On Sunday, Yale College Dean Peter Salovey said Shvarts would not be allowed to open her exhibit unless she issued a written statement admitting that her project — which she claimed comprised nine months of self-inseminations and subsequent induced miscarriages — was nothing more than a creative fiction. Since no resolution was reached on Monday, Shvarts’s project will not be on display when the Undergraduate Art Senior Project Show opens for public viewing this morning. Whether it will eventually be installed remains uncertain.
“A determination has not yet been made,” Yale spokeswoman Helaine Klasky wrote in an e-mail Monday night.
She did not comment further.
Shvarts has not spoken publicly since Friday, when she defended her art project in an interview with the News and in an op-ed piece published in the newspaper. She did not return telephone messages over the weekend and remained silent Monday as time ticked away bef re today’s scheduled opening.
Since then, the University has disciplined two faculty members — the adviser, School of Art lecturer Pia Lindman, and one other — who knew of Shvarts’s project, which drew ire on campus and across the country last week when she first revealed its details. Yale officials have maintained that her project was an example of “performance art,” terming it a “creative fiction.”
In her public comments last week, Shvarts rebutted that assessment, calling it “ultimately inaccurate” and gave no indication that she planned to capitulate.
“I started out with the University on board with what I was doing, and because of the media frenzy they’ve been trying to dissociate with me,” she said Friday. “Ultimately, I want to get back to a point where they renew their support, because ultimately this was something they supported.”
Whether or not Shvarts’s project is displayed, the Undergraduate Art Senior Project Show is scheduled to run from April 22 to May 1 in Green Hall on Chapel Street. The show will be open to the public at 10 a.m. today, according to the Web site of the School of Art, with a formal reception for the exhibit scheduled for Friday night.

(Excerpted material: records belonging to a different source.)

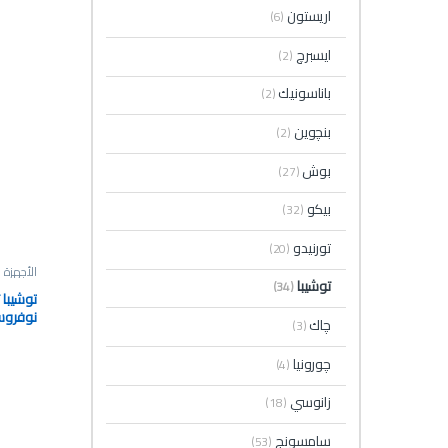
اريستون
(6)
ايسبرچ
(2)
باناسونيك
(2)
بنچوين
(2)
بوش
(27)
بيكو
(32)
تورنيدو
(20)
الأجهزة ا
توشيبا
(34)
چاك
(3)
S
چورونيا
(4)
زانوسي
(18)
سامسونج
(53)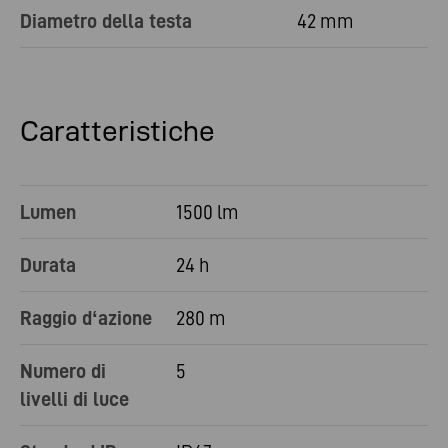
Diametro della testa
42 mm
Caratteristiche
Lumen
1500 lm
Durata
24 h
Raggio d‘azione
280 m
Numero di
5
livelli di luce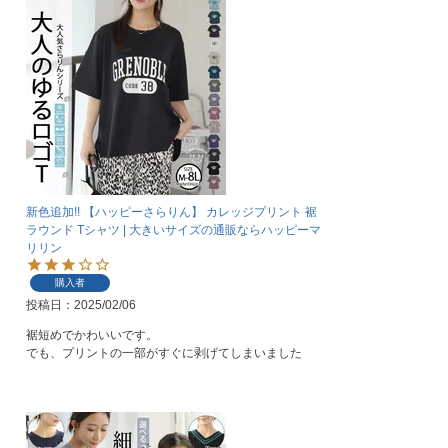
新色追加!! 【ハッピーさらりん】 カレッジプリント 裾
ラウンド Tシャツ | 大きいサイズの通販ならハッピーマ
リリン
購入者
投稿日
2025/02/06
裾短めでかわいいです。

でも、プリントの一部がすぐに剥げてしまいました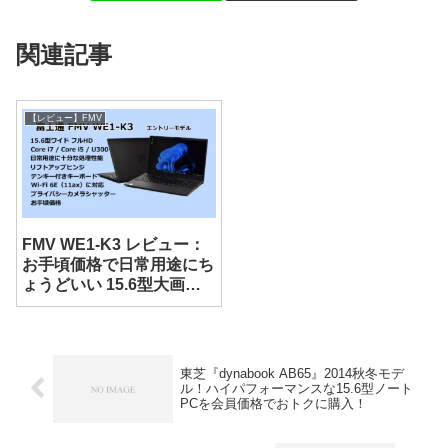
関連記事
【レビュー】FMV
FMV WE1-K3 レビュー：
お手頃価格で日常用途にち
ょうどいい 15.6型大画面
ノート
東芝『dynabook AB65』2014秋冬モデ
ル！ハイパフォーマンスな15.6型ノート
PCを会員価格でおトクに購入！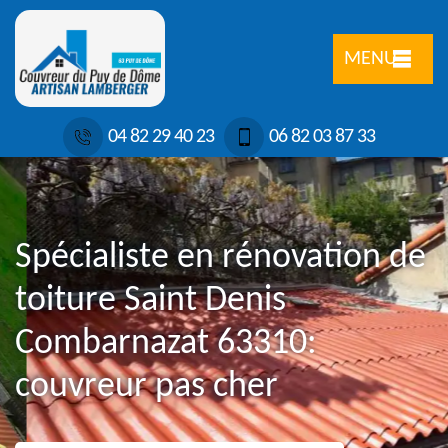
MENU
04 82 29 40 23
06 82 03 87 33
Spécialiste en rénovation de
toiture Saint Denis
Combarnazat 63310:
couvreur pas cher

In interviews last week, Shvarts said her project would take the shape of a four-foot-wide cube to be suspended from the ceiling of a gallery in Green Hall. The cube would be wrapped with hundreds of feet of plastic sheeting, lined with blood she claimed to have collected and preserved over her nine months of self-induced miscarriages.
Meanwhile, video recordings of her purported miscarriages would be projected onto the sides of the cube, Shvarts said.

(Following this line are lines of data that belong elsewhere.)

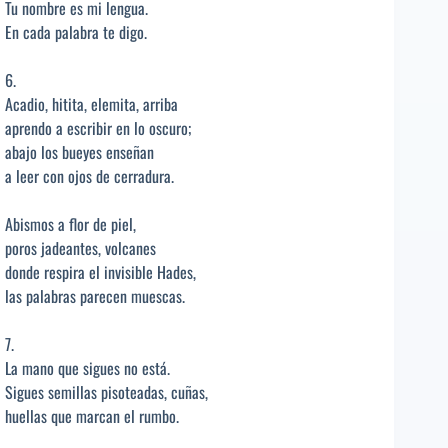
Tu nombre es mi lengua.
En cada palabra te digo.
6.
Acadio, hitita, elemita, arriba
aprendo a escribir en lo oscuro;
abajo los bueyes enseñan
a leer con ojos de cerradura.
Abismos a flor de piel,
poros jadeantes, volcanes
donde respira el invisible Hades,
las palabras parecen muescas.
7.
La mano que sigues no está.
Sigues semillas pisoteadas, cuñas,
huellas que marcan el rumbo.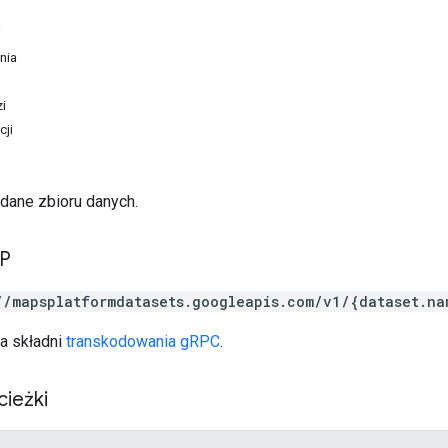
i
nia
i
cji
adane zbioru danych.
TP
//mapsplatformdatasets.googleapis.com/v1/{dataset.na
a składni
transkodowania gRPC
.
cieżki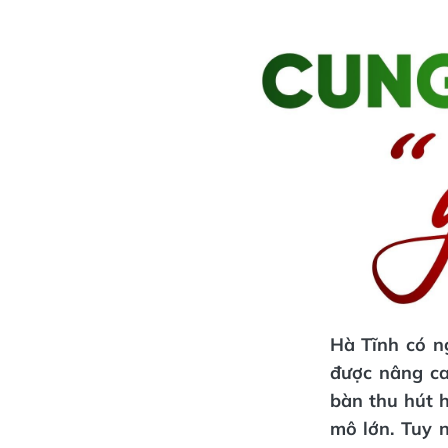
Hà Tĩnh có n
được nâng ca
bàn thu hút h
mô lớn. Tuy 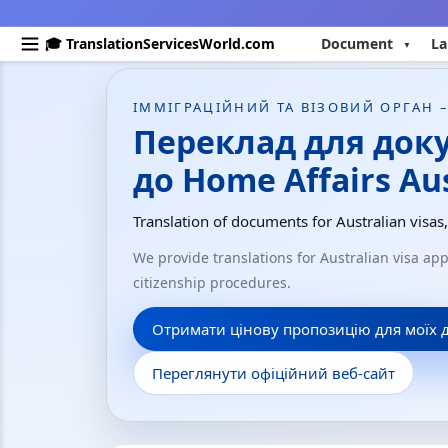
🎓 TranslationServicesWorld.com
Document
La
ІММІГРАЦІЙНИЙ ТА ВІЗОВИЙ ОРГАН –
Переклад для док
до Home Affairs Aus
Translation of documents for Australian visas
We provide translations for Australian visa a
citizenship procedures.
Отримати цінову пропозицію для моїх 
Переглянути офіційний веб-сайт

Shvarts said last week that she did not plan to seek an alternative venue for the exhibition if the University forbade her from showing it at Green Hall. In his statement Sunday night, Salovey outlined three conditions for allowing Shvarts to display her work:
¶ She submits a “clear and unambiguous written statement” admitting her project is a “work of fiction,” as Salovey put it.
¶ She admits she did not try to inseminate herself or produce miscarriages.

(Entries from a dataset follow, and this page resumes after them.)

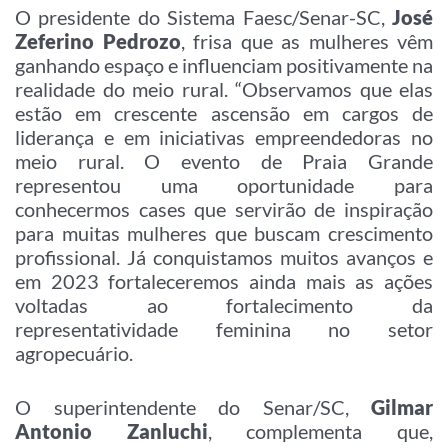
O presidente do Sistema Faesc/Senar-SC,
José
Zeferino Pedrozo
, frisa que as mulheres vêm
ganhando espaço e influenciam positivamente na
realidade do meio rural. “Observamos que elas
estão em crescente ascensão em cargos de
liderança e em iniciativas empreendedoras no
meio rural. O evento de Praia Grande
representou uma oportunidade para
conhecermos cases que servirão de inspiração
para muitas mulheres que buscam crescimento
profissional. Já conquistamos muitos avanços e
em 2023 fortaleceremos ainda mais as ações
voltadas ao fortalecimento da
representatividade feminina no setor
agropecuário.
O superintendente do Senar/SC,
Gilmar
Antonio Zanluchi
, complementa que,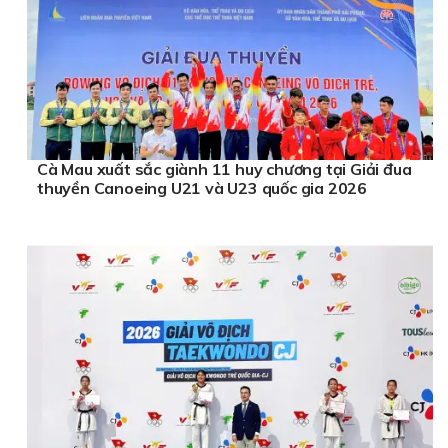
Cà Mau xuất sắc giành 11 huy chương tại Giải đua
thuyền Canoeing U21 và U23 quốc gia 2026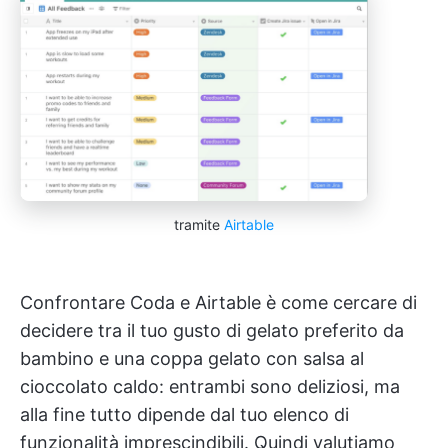
tramite
Airtable
Confrontare Coda e Airtable è come cercare di
decidere tra il tuo gusto di gelato preferito da
bambino e una coppa gelato con salsa al
cioccolato caldo: entrambi sono deliziosi, ma
alla fine tutto dipende dal tuo elenco di
funzionalità imprescindibili. Quindi valutiamo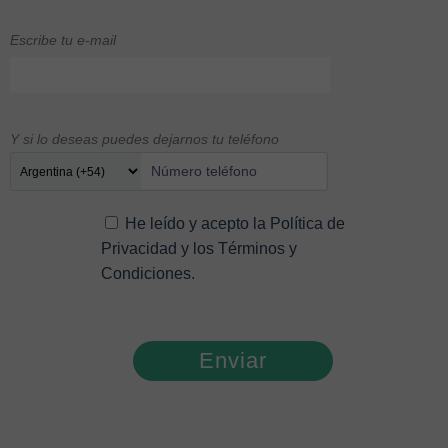
Escribe tu e-mail
Y si lo deseas puedes dejarnos tu teléfono
He leído y acepto la
Política de
Privacidad
y los
Términos y
Condiciones
.
Enviar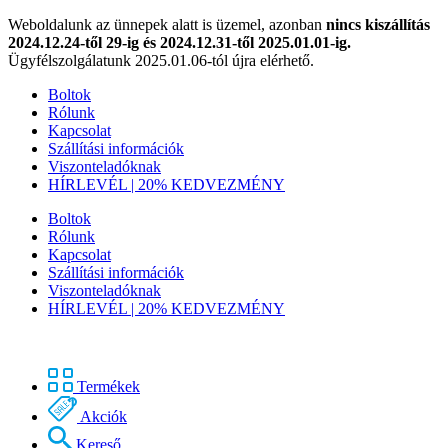
Weboldalunk az ünnepek alatt is üzemel, azonban
nincs kiszállítás
2024.12.24-től 29-ig és 2024.12.31-től 2025.01.01-ig.
Ügyfélszolgálatunk 2025.01.06-tól újra elérhető.
Boltok
Rólunk
Kapcsolat
Szállítási információk
Viszonteladóknak
HÍRLEVÉL | 20% KEDVEZMÉNY
Boltok
Rólunk
Kapcsolat
Szállítási információk
Viszonteladóknak
HÍRLEVÉL | 20% KEDVEZMÉNY
Termékek
Akciók
Kereső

¶ She promises that no human blood will be displayed in her exhibit.
Whether or not Shvarts will comply with those terms is unclear, but a swarm of media is expected to gather outside Green Hall this morning for the exhibition’s scheduled opening.
The timing could not be worse: Today is the second day of the annual Bulldog Days, a three-day event for which admitted students are invited to visit campus and imbibe the Yale experience. Today also marks the beginning of the annual summit for the International Alliance of Research Universities, a consortium of ten leading research universities, including Yale, whose presidents are scheduled to converge on campus today for two days of meetings.